US Ambassador to Lebanon
- In office 1957–1961
- President: Dwight D. Eisenhower
- Preceded by: Donald R. Heath
- Succeeded by: Armin H. Meyer

35th United States Ambassador to Argentina
- In office February 6, 1962 – May 10, 1964
- President: John F. Kennedy Lyndon B. Johnson
- Preceded by: Roy R. Rubottom, Jr.
- Succeeded by: Edwin M. Martin

US Ambassador to Venezuela
- In office July 7, 1970 – March 14, 1975
- President: Richard Nixon Gerald Ford
- Preceded by: Maurice M. Bernbaum
- Succeeded by: Harry W. Shlaudeman

Personal details
- Born: August 30, 1909 Seattle, Washington, U.S.
- Died: November 1, 1976 (aged 67) Beaune, France
- Education: Stanford University

= Robert M. McClintock =

American diplomat

Robert M. McClintock (August 30, 1909 – November 1, 1976) was an American diplomat. A career Foreign Service officer, he served as the U.S. ambassador to Cambodia (1954–1956), Lebanon (1957–1961), Argentina (1962–1964), and Venezuela (1970–1975).

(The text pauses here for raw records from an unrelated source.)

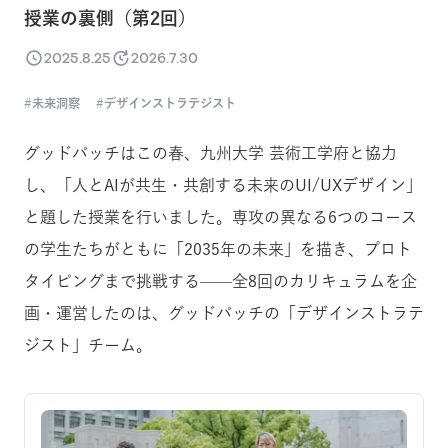
授業の裏側（第2回）
2025.8.25
2026.7.30
未来洞察
デザインストラテジスト
グッドパッチはこの春、九州大学 芸術工学府と協力
し、「人とAIが共生・共創する未来のUI/UXデザイン」
と題した授業を行いました。専攻の異なる6つのコース
の学生たちがともに「2035年の未来」を描き、プロト
タイピングまで挑戦する——全8回のカリキュラムを企
画・運営したのは、グッドパッチの「デザインストラテ
ジスト」チーム。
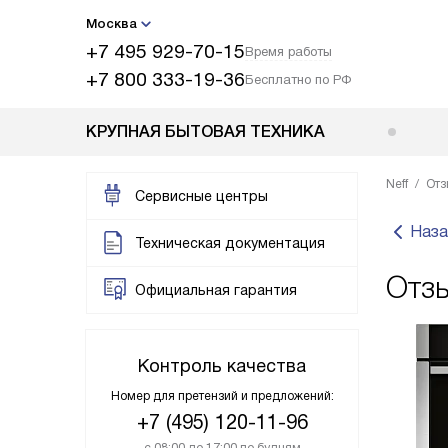
Москва
+7 495 929-70-15
Время работы
+7 800 333-19-36
Бесплатно по РФ
КРУПНАЯ БЫТОВАЯ ТЕХНИКА
Neff
Отз
Сервисные центры
Наза
Техническая документация
Отз
Официальная гарантия
Контроль качества
Номер для претензий и предложений:
+7 (495) 120-11-96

McClintock was born in Seattle, Washington, on August 30, 1909. He joined the Foreign Service in 1931 after graduating from Stanford University. Other positions include advisor to the president of the Naval War College (1964 to 1966) and deputy director Special State-Defense Study Group beginning in 1968.

McClintock died of injuries sustained in a car crash in Beaune, France, on November 1, 1976. He was 67 years old.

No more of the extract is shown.